### ACTION ITEM:
Go through the data and copy each line where the string "серия" appears.

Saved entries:
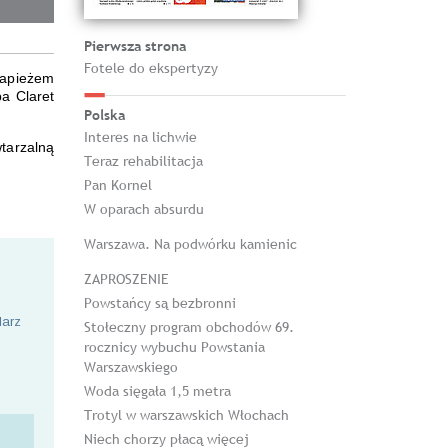
Pierwsza strona
Fotele do ekspertyzy
 Papieżem
a Claret
Polska
Interes na lichwie
tarzalną
Teraz rehabilitacja
Pan Kornel
W oparach absurdu
Warszawa. Na podwórku kamienic
ZAPROSZENIE
Powstańcy są bezbronni
larz
Stołeczny program obchodów 69.
rocznicy wybuchu Powstania
Warszawskiego
Woda sięgała 1,5 metra
Trotyl w warszawskich Włochach
Niech chorzy płacą więcej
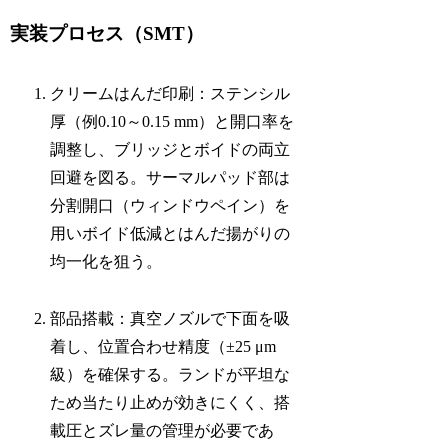
実装プロセス（SMT）
クリームはんだ印刷：ステンシル
厚（例0.10～0.15 mm）と開口率を
調整し、ブリッジとボイドの両立
回避を図る。サーマルパッド部は
分割開口（ウィンドウペイン）を
用いボイド低減とはんだ揚がりの
均一化を狙う。
部品搭載：真空ノズルで下面を吸
着し、位置合わせ精度（±25 μm
級）を確保する。ランドが平坦な
ため当たり止めが効きにくく、搭
載圧とズレ量の管理が必要であ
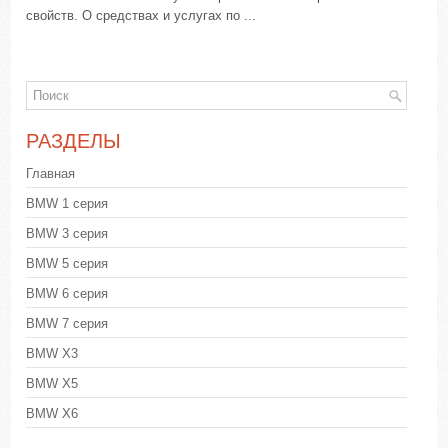
свойств. О средствах и услугах по ...
РАЗДЕЛЫ
Главная
BMW 1 серия
BMW 3 серия
BMW 5 серия
BMW 6 серия
BMW 7 серия
BMW X3
BMW X5
BMW X6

### RESPONSE AREA:
BMW 1 серия
BMW 3 серия
BMW 5 серия
BMW 6 серия
BMW 7 серия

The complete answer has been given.